[Stored data]
┌────────

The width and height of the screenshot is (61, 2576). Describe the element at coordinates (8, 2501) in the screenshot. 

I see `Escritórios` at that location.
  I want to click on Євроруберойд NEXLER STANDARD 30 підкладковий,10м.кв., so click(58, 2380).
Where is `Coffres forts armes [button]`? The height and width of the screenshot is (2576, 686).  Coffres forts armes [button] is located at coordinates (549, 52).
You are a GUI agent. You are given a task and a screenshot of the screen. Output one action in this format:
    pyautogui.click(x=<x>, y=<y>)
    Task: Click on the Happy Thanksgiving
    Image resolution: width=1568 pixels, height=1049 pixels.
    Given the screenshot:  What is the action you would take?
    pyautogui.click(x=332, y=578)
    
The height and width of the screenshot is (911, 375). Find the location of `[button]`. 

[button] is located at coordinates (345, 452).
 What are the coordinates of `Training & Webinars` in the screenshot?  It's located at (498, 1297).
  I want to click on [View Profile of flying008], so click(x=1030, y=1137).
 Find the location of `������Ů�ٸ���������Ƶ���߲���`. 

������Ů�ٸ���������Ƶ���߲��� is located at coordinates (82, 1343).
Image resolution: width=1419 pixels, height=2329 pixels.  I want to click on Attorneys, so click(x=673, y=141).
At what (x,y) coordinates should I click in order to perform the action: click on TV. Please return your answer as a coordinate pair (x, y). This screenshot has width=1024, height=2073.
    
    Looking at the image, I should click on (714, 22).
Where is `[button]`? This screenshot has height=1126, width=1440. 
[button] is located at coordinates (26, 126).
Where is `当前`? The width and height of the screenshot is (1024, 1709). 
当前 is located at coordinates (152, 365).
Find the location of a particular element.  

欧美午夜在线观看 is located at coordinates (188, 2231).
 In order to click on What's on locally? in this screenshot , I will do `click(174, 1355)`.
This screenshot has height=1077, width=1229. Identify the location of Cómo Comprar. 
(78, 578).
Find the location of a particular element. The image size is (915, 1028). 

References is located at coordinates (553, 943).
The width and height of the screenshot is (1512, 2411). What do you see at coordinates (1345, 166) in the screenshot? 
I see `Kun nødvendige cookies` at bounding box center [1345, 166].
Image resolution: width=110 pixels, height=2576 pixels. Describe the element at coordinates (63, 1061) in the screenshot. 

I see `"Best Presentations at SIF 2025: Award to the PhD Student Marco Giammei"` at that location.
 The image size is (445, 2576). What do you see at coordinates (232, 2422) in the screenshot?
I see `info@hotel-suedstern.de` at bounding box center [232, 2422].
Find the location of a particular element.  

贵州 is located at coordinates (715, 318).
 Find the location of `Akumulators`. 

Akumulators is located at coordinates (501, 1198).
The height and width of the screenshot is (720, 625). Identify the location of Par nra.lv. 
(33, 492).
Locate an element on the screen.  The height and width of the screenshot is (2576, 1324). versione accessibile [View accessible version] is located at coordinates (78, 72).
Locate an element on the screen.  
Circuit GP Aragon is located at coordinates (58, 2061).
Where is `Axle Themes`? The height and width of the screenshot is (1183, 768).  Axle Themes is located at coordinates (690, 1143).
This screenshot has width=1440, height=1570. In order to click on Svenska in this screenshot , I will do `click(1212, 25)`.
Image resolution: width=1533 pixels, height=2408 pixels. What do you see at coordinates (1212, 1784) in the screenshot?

└────────

Please copy out the data above exactly.

The width and height of the screenshot is (61, 2576). Describe the element at coordinates (8, 2501) in the screenshot. 

I see `Escritórios` at that location.
  I want to click on Євроруберойд NEXLER STANDARD 30 підкладковий,10м.кв., so click(58, 2380).
Where is `Coffres forts armes [button]`? The height and width of the screenshot is (2576, 686).  Coffres forts armes [button] is located at coordinates (549, 52).
You are a GUI agent. You are given a task and a screenshot of the screen. Output one action in this format:
    pyautogui.click(x=<x>, y=<y>)
    Task: Click on the Happy Thanksgiving
    Image resolution: width=1568 pixels, height=1049 pixels.
    Given the screenshot:  What is the action you would take?
    pyautogui.click(x=332, y=578)
    
The height and width of the screenshot is (911, 375). Find the location of `[button]`. 

[button] is located at coordinates (345, 452).
 What are the coordinates of `Training & Webinars` in the screenshot?  It's located at (498, 1297).
  I want to click on [View Profile of flying008], so click(x=1030, y=1137).
 Find the location of `������Ů�ٸ���������Ƶ���߲���`. 

������Ů�ٸ���������Ƶ���߲��� is located at coordinates (82, 1343).
Image resolution: width=1419 pixels, height=2329 pixels.  I want to click on Attorneys, so click(x=673, y=141).
At what (x,y) coordinates should I click in order to perform the action: click on TV. Please return your answer as a coordinate pair (x, y). This screenshot has width=1024, height=2073.
    
    Looking at the image, I should click on (714, 22).
Where is `[button]`? This screenshot has height=1126, width=1440. 
[button] is located at coordinates (26, 126).
Where is `当前`? The width and height of the screenshot is (1024, 1709). 
当前 is located at coordinates (152, 365).
Find the location of a particular element.  

欧美午夜在线观看 is located at coordinates (188, 2231).
 In order to click on What's on locally? in this screenshot , I will do `click(174, 1355)`.
This screenshot has height=1077, width=1229. Identify the location of Cómo Comprar. 
(78, 578).
Find the location of a particular element. The image size is (915, 1028). 

References is located at coordinates (553, 943).
The width and height of the screenshot is (1512, 2411). What do you see at coordinates (1345, 166) in the screenshot? 
I see `Kun nødvendige cookies` at bounding box center [1345, 166].
Image resolution: width=110 pixels, height=2576 pixels. Describe the element at coordinates (63, 1061) in the screenshot. 

I see `"Best Presentations at SIF 2025: Award to the PhD Student Marco Giammei"` at that location.
 The image size is (445, 2576). What do you see at coordinates (232, 2422) in the screenshot?
I see `info@hotel-suedstern.de` at bounding box center [232, 2422].
Find the location of a particular element.  

贵州 is located at coordinates (715, 318).
 Find the location of `Akumulators`. 

Akumulators is located at coordinates (501, 1198).
The height and width of the screenshot is (720, 625). Identify the location of Par nra.lv. 
(33, 492).
Locate an element on the screen.  The height and width of the screenshot is (2576, 1324). versione accessibile [View accessible version] is located at coordinates (78, 72).
Locate an element on the screen.  
Circuit GP Aragon is located at coordinates (58, 2061).
Where is `Axle Themes`? The height and width of the screenshot is (1183, 768).  Axle Themes is located at coordinates (690, 1143).
This screenshot has width=1440, height=1570. In order to click on Svenska in this screenshot , I will do `click(1212, 25)`.
Image resolution: width=1533 pixels, height=2408 pixels. What do you see at coordinates (1212, 1784) in the screenshot?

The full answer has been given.